[DATA EXCERPT]

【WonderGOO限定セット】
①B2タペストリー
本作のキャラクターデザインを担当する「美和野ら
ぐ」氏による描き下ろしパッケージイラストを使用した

[/DATA EXCERPT]

* **THE TASK**
Give the listing again in full, and make every line match exactly.

* **EXERCISE OUTPUT**
【WonderGOO限定セット】
①B2タペストリー
本作のキャラクターデザインを担当する「美和野ら
ぐ」氏による描き下ろしパッケージイラストを使用した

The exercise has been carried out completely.